[Transcribed page contents]
*** Begin section ***

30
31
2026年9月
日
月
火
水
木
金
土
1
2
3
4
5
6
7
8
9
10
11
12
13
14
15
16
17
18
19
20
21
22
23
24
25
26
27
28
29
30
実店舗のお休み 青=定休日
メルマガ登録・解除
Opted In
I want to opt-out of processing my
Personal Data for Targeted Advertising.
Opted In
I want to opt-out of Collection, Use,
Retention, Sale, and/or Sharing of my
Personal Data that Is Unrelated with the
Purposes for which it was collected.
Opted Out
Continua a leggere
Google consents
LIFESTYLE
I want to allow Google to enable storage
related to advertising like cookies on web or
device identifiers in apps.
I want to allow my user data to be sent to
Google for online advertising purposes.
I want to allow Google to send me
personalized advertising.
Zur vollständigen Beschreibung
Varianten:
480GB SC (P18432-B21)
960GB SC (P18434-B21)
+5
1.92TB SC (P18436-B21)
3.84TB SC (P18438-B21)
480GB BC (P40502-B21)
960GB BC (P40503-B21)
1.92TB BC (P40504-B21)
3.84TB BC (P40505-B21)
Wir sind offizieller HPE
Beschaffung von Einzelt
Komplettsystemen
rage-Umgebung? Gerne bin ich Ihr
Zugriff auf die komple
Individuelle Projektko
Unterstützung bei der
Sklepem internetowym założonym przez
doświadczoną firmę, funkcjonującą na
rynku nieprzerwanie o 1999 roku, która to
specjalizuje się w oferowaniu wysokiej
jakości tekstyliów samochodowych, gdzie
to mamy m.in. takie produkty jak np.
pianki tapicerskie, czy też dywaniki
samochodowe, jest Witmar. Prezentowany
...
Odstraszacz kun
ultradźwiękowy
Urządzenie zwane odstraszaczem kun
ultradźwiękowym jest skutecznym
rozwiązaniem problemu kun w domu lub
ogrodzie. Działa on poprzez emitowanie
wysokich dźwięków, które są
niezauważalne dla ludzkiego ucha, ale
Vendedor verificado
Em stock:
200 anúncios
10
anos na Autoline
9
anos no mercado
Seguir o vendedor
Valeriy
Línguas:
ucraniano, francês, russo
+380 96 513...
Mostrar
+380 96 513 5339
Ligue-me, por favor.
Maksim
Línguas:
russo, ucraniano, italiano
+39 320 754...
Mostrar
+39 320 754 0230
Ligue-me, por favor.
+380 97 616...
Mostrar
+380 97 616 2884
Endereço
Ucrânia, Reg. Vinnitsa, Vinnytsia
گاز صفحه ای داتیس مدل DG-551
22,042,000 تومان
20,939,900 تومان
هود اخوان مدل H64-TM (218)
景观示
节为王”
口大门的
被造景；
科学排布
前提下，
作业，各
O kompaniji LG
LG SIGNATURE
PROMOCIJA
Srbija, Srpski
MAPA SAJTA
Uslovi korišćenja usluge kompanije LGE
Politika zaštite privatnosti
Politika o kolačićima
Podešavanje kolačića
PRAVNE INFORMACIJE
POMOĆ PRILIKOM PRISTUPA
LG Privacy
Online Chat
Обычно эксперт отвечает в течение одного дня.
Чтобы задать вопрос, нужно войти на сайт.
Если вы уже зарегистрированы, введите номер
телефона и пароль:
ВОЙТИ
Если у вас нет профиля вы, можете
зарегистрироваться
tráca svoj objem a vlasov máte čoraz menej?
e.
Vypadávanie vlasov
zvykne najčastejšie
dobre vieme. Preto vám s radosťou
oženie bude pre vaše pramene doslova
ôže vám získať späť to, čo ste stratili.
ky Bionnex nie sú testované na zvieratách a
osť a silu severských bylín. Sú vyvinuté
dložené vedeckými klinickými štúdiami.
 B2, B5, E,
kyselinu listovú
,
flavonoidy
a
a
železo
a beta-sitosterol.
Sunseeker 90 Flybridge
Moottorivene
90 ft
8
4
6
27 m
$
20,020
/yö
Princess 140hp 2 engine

*** End section ***

=== Exercise goal ===
For every record above, print an exact copy.

=== Answer to this exercise ===
30
31
2026年9月
日
月
火
水
木
金
土
1
2
3
4
5
6
7
8
9
10
11
12
13
14
15
16
17
18
19
20
21
22
23
24
25
26
27
28
29
30
実店舗のお休み 青=定休日
メルマガ登録・解除
Opted In
I want to opt-out of processing my
Personal Data for Targeted Advertising.
Opted In
I want to opt-out of Collection, Use,
Retention, Sale, and/or Sharing of my
Personal Data that Is Unrelated with the
Purposes for which it was collected.
Opted Out
Continua a leggere
Google consents
LIFESTYLE
I want to allow Google to enable storage
related to advertising like cookies on web or
device identifiers in apps.
I want to allow my user data to be sent to
Google for online advertising purposes.
I want to allow Google to send me
personalized advertising.
Zur vollständigen Beschreibung
Varianten:
480GB SC (P18432-B21)
960GB SC (P18434-B21)
+5
1.92TB SC (P18436-B21)
3.84TB SC (P18438-B21)
480GB BC (P40502-B21)
960GB BC (P40503-B21)
1.92TB BC (P40504-B21)
3.84TB BC (P40505-B21)
Wir sind offizieller HPE
Beschaffung von Einzelt
Komplettsystemen
rage-Umgebung? Gerne bin ich Ihr
Zugriff auf die komple
Individuelle Projektko
Unterstützung bei der
Sklepem internetowym założonym przez
doświadczoną firmę, funkcjonującą na
rynku nieprzerwanie o 1999 roku, która to
specjalizuje się w oferowaniu wysokiej
jakości tekstyliów samochodowych, gdzie
to mamy m.in. takie produkty jak np.
pianki tapicerskie, czy też dywaniki
samochodowe, jest Witmar. Prezentowany
...
Odstraszacz kun
ultradźwiękowy
Urządzenie zwane odstraszaczem kun
ultradźwiękowym jest skutecznym
rozwiązaniem problemu kun w domu lub
ogrodzie. Działa on poprzez emitowanie
wysokich dźwięków, które są
niezauważalne dla ludzkiego ucha, ale
Vendedor verificado
Em stock:
200 anúncios
10
anos na Autoline
9
anos no mercado
Seguir o vendedor
Valeriy
Línguas:
ucraniano, francês, russo
+380 96 513...
Mostrar
+380 96 513 5339
Ligue-me, por favor.
Maksim
Línguas:
russo, ucraniano, italiano
+39 320 754...
Mostrar
+39 320 754 0230
Ligue-me, por favor.
+380 97 616...
Mostrar
+380 97 616 2884
Endereço
Ucrânia, Reg. Vinnitsa, Vinnytsia
گاز صفحه ای داتیس مدل DG-551
22,042,000 تومان
20,939,900 تومان
هود اخوان مدل H64-TM (218)
景观示
节为王”
口大门的
被造景；
科学排布
前提下，
作业，各
O kompaniji LG
LG SIGNATURE
PROMOCIJA
Srbija, Srpski
MAPA SAJTA
Uslovi korišćenja usluge kompanije LGE
Politika zaštite privatnosti
Politika o kolačićima
Podešavanje kolačića
PRAVNE INFORMACIJE
POMOĆ PRILIKOM PRISTUPA
LG Privacy
Online Chat
Обычно эксперт отвечает в течение одного дня.
Чтобы задать вопрос, нужно войти на сайт.
Если вы уже зарегистрированы, введите номер
телефона и пароль:
ВОЙТИ
Если у вас нет профиля вы, можете
зарегистрироваться
tráca svoj objem a vlasov máte čoraz menej?
e.
Vypadávanie vlasov
zvykne najčastejšie
dobre vieme. Preto vám s radosťou
oženie bude pre vaše pramene doslova
ôže vám získať späť to, čo ste stratili.
ky Bionnex nie sú testované na zvieratách a
osť a silu severských bylín. Sú vyvinuté
dložené vedeckými klinickými štúdiami.
 B2, B5, E,
kyselinu listovú
,
flavonoidy
a
a
železo
a beta-sitosterol.
Sunseeker 90 Flybridge
Moottorivene
90 ft
8
4
6
27 m
$
20,020
/yö
Princess 140hp 2 engine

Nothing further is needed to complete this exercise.